### Task details
Where a line holds the word "pueden", copy it from the records.

Data extracted from a collection:

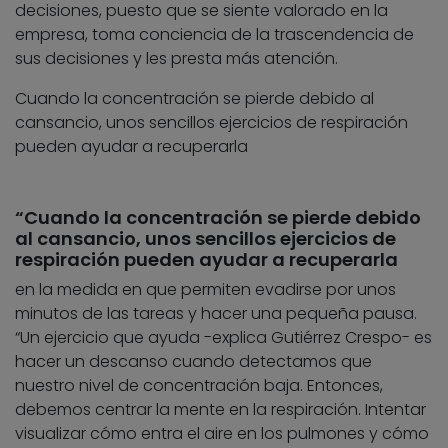
decisiones, puesto que se siente valorado en la
empresa, toma conciencia de la trascendencia de
sus decisiones y les presta más atención.
Cuando la concentración se pierde debido al
cansancio, unos sencillos ejercicios de respiración
pueden ayudar a recuperarla
“Cuando la concentración se pierde debido
al cansancio, unos sencillos ejercicios de
respiración pueden ayudar a recuperarla
en la medida en que permiten evadirse por unos
minutos de las tareas y hacer una pequeña pausa.
“Un ejercicio que ayuda -explica Gutiérrez Crespo- es
hacer un descanso cuando detectamos que
nuestro nivel de concentración baja. Entonces,
debemos centrar la mente en la respiración. Intentar
visualizar cómo entra el aire en los pulmones y cómo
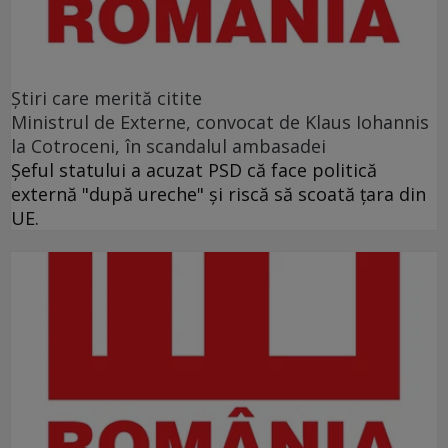
Ştiri care merită citite
Ministrul de Externe, convocat de Klaus Iohannis
la Cotroceni, în scandalul ambasadei
Şeful statului a acuzat PSD că face politică
externă "după ureche" şi riscă să scoată ţara din
UE.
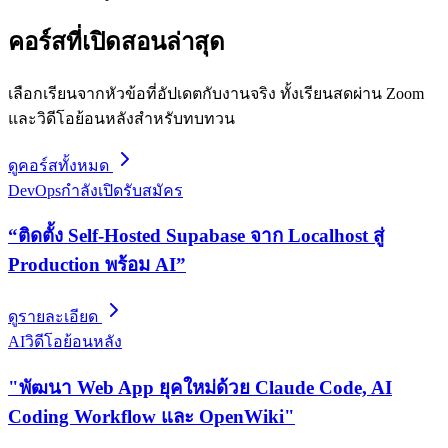
คอร์สที่เปิดสอนล่าสุด
เลือกเรียนจากหัวข้อที่อัปเดตกับงานจริง ทั้งเรียนสดผ่าน Zoom
และวิดีโอย้อนหลังสำหรับทบทวน
ดูคอร์สทั้งหมด
DevOps
กำลังเปิดรับสมัคร
“ติดตั้ง Self-Hosted Supabase จาก Localhost สู่
Production พร้อม AI”
ดูรายละเอียด
AI
วิดีโอย้อนหลัง
"พัฒนา Web App ยุคใหม่ด้วย Claude Code, AI
Coding Workflow และ OpenWiki"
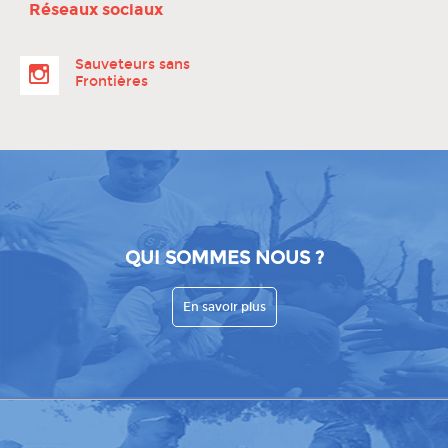
Réseaux sociaux
Sauveteurs sans
Frontières
QUI SOMMES NOUS ?
En savoir plus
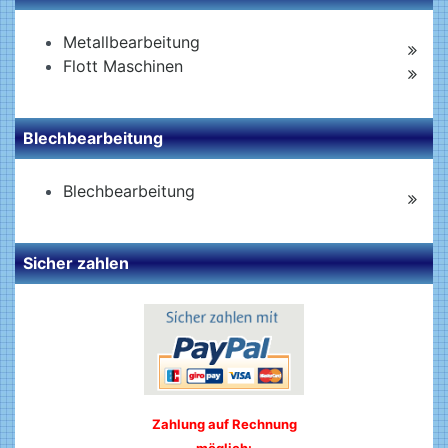
Metallbearbeitung
Flott Maschinen
Blechbearbeitung
Blechbearbeitung
Sicher zahlen
Zahlung auf Rechnung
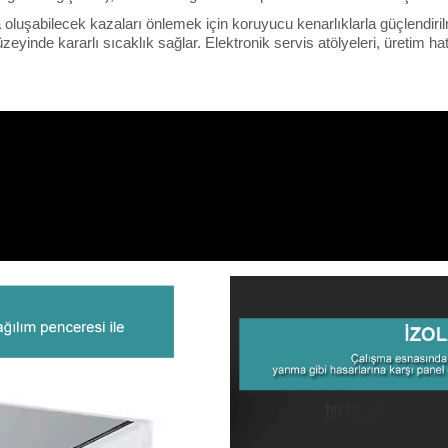
 oluşabilecek kazaları önlemek için koruyucu kenarlıklarla güçlendiri
eyinde kararlı sıcaklık sağlar. Elektronik servis atölyeleri, üretim hat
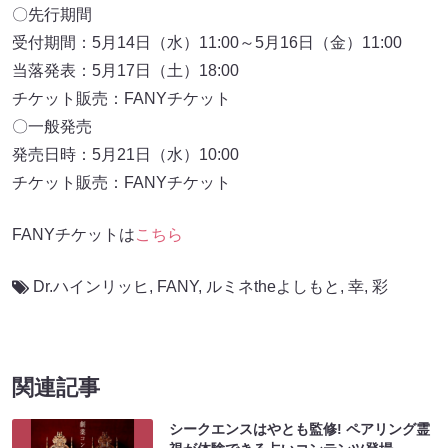
〇先行期間
受付期間：5月14日（水）11:00～5月16日（金）11:00
当落発表：5月17日（土）18:00
チケット販売：FANYチケット
〇一般発売
発売日時：5月21日（水）10:00
チケット販売：FANYチケット
FANYチケットは
こちら
Dr.ハインリッヒ
,
FANY
,
ルミネtheよしもと
,
幸
,
彩
関連記事
シークエンスはやとも監修! ペアリング霊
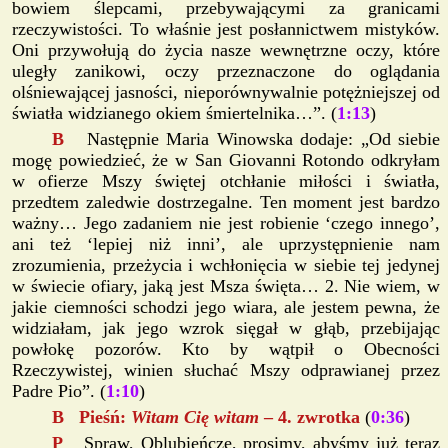
bowiem ślepcami, przebywającymi za granicami
rzeczywistości. To właśnie jest posłannictwem mistyków.
Oni przywołują do życia nasze wewnętrzne oczy, które
uległy zanikowi, oczy przeznaczone do oglądania
olśniewającej jasności, nieporównywalnie potężniejszej od
światła widzianego okiem śmiertelnika…”. (
1:13
)
B
Następnie Maria Winowska dodaje: „Od siebie
mogę powiedzieć, że w San Giovanni Rotondo odkryłam
w ofierze Mszy świętej otchłanie miłości i światła,
przedtem zaledwie dostrzegalne. Ten moment jest bardzo
ważny… Jego zadaniem nie jest robienie ‘czego innego’,
ani też ‘lepiej niż inni’, ale uprzystępnienie nam
zrozumienia, przeżycia i wchłonięcia w siebie tej jedynej
w świecie ofiary, jaką jest Msza święta… 2. Nie wiem, w
jakie ciemności schodzi jego wiara, ale jestem pewna, że
widziałam, jak jego wzrok sięgał w głąb, przebijając
powłokę pozorów. Kto by wątpił o Obecności
Rzeczywistej, winien słuchać Mszy odprawianej przez
Padre Pio”. (
1:10
)
B Pieśń:
Witam Cię witam
– 4. zwrotka
(
0:36
)
P
Spraw, Oblubieńcze, prosimy, abyśmy już teraz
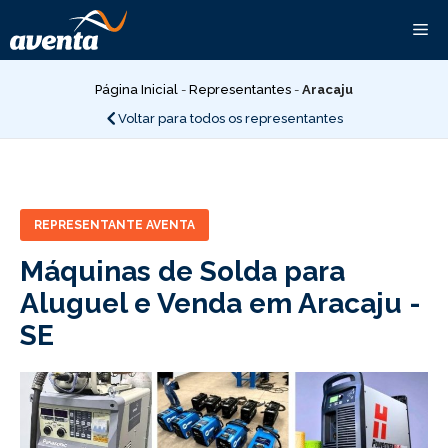
Pular
Me
para
o
conteúdo
Página Inicial
-
Representantes
-
Aracaju
Voltar para todos os representantes
REPRESENTANTE AVENTA
Máquinas de Solda para
Aluguel e Venda em Aracaju -
SE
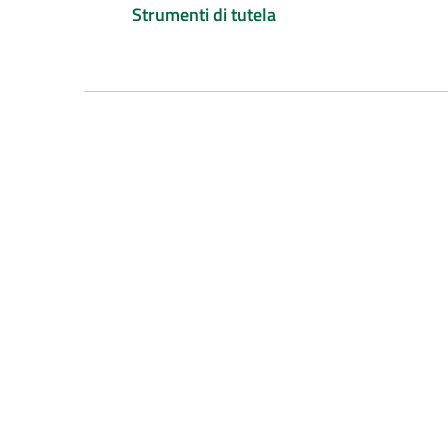
Strumenti di tutela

### Expected output
pueden ayudar a recuperarla
respiración pueden ayudar a recuperarla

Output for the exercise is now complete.